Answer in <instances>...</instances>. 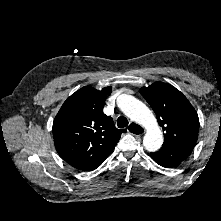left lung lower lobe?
Instances as JSON below:
<instances>
[{"instance_id":"0a47b994","label":"left lung lower lobe","mask_w":221,"mask_h":221,"mask_svg":"<svg viewBox=\"0 0 221 221\" xmlns=\"http://www.w3.org/2000/svg\"><path fill=\"white\" fill-rule=\"evenodd\" d=\"M195 143L183 144L174 147H162L155 153H150L151 158L162 167L172 168L186 160L191 154Z\"/></svg>"}]
</instances>
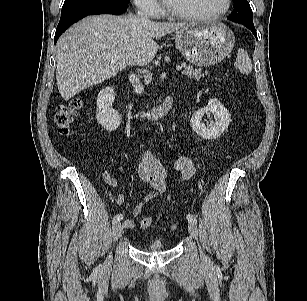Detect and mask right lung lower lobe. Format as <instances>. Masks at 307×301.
I'll return each mask as SVG.
<instances>
[{
    "instance_id": "obj_1",
    "label": "right lung lower lobe",
    "mask_w": 307,
    "mask_h": 301,
    "mask_svg": "<svg viewBox=\"0 0 307 301\" xmlns=\"http://www.w3.org/2000/svg\"><path fill=\"white\" fill-rule=\"evenodd\" d=\"M127 10L126 3H117L113 1H101L94 2L86 5H82L73 9L62 11L60 22L57 26L54 43L60 35L68 29L70 25L78 21L79 19L93 14H115L120 15Z\"/></svg>"
}]
</instances>
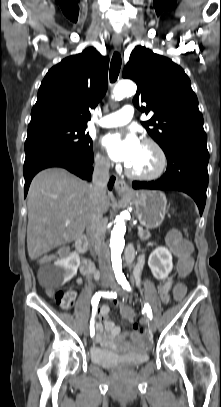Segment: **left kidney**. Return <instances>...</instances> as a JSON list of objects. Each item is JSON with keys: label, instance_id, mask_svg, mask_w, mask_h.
I'll return each instance as SVG.
<instances>
[{"label": "left kidney", "instance_id": "1", "mask_svg": "<svg viewBox=\"0 0 221 407\" xmlns=\"http://www.w3.org/2000/svg\"><path fill=\"white\" fill-rule=\"evenodd\" d=\"M148 265L157 280H165L172 271V255L165 247L156 248L149 256Z\"/></svg>", "mask_w": 221, "mask_h": 407}]
</instances>
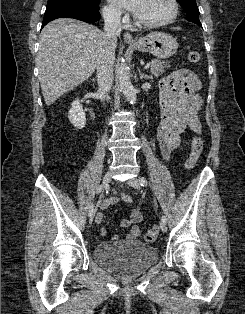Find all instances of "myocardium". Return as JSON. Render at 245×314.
I'll return each instance as SVG.
<instances>
[{
  "instance_id": "1",
  "label": "myocardium",
  "mask_w": 245,
  "mask_h": 314,
  "mask_svg": "<svg viewBox=\"0 0 245 314\" xmlns=\"http://www.w3.org/2000/svg\"><path fill=\"white\" fill-rule=\"evenodd\" d=\"M170 3L172 6V10H171V13L167 17H165L161 20H158V21L148 22V21L140 20L135 15L134 16L135 24L137 26L145 27V28H156V27H161V26H164V25H167V24L173 22L179 14V3H178V0H170Z\"/></svg>"
}]
</instances>
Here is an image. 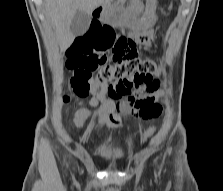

EXERCISE DIRECTIONS: Each line from the one containing "Find all instances" through the last line of the data should be written out exactly. Skip the pictures, and add no other lines.

RESULT FOR THIS TASK:
Find all instances of "myocardium". Return as JSON. Render at 245×314.
I'll return each instance as SVG.
<instances>
[{
  "instance_id": "1",
  "label": "myocardium",
  "mask_w": 245,
  "mask_h": 314,
  "mask_svg": "<svg viewBox=\"0 0 245 314\" xmlns=\"http://www.w3.org/2000/svg\"><path fill=\"white\" fill-rule=\"evenodd\" d=\"M170 3L172 6V10H171V13L167 17H165L161 20H158V21L148 22V21L140 20L135 15L134 16L135 24L137 26L145 27V28H156V27H161V26H164V25H167V24L173 22L179 14V3H178V0H170Z\"/></svg>"
}]
</instances>
Here is an image. 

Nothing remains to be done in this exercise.